• Exercise: Each line of the records that holds the word "YILU" should be copied out.

START Material for the task

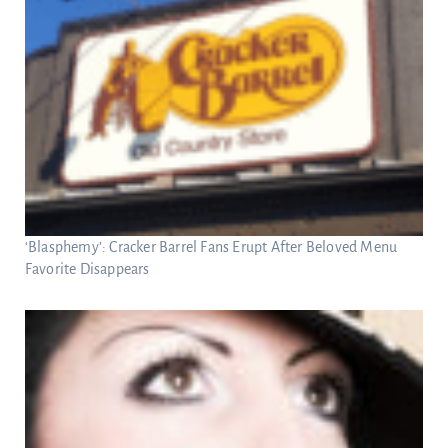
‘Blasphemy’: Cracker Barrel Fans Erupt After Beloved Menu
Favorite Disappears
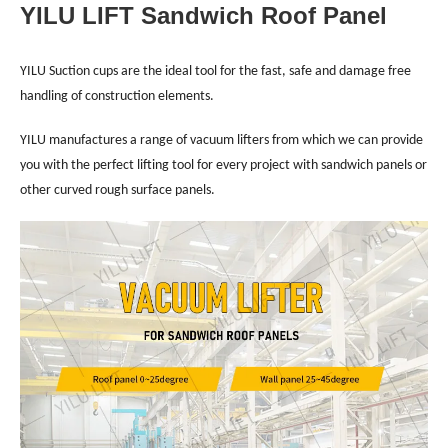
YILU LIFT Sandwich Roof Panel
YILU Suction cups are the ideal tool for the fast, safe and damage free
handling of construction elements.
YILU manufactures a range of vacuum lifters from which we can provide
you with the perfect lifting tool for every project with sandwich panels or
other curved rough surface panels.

END Material for the task
START Material for the task

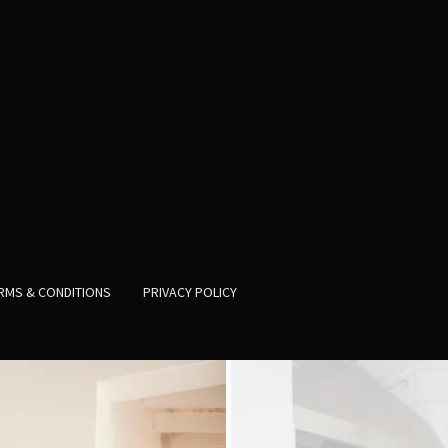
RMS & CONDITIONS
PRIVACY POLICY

END Material for the task

• Task response:
YILU LIFT Sandwich Roof Panel
YILU Suction cups are the ideal tool for the fast, safe and damage free
YILU manufactures a range of vacuum lifters from which we can provide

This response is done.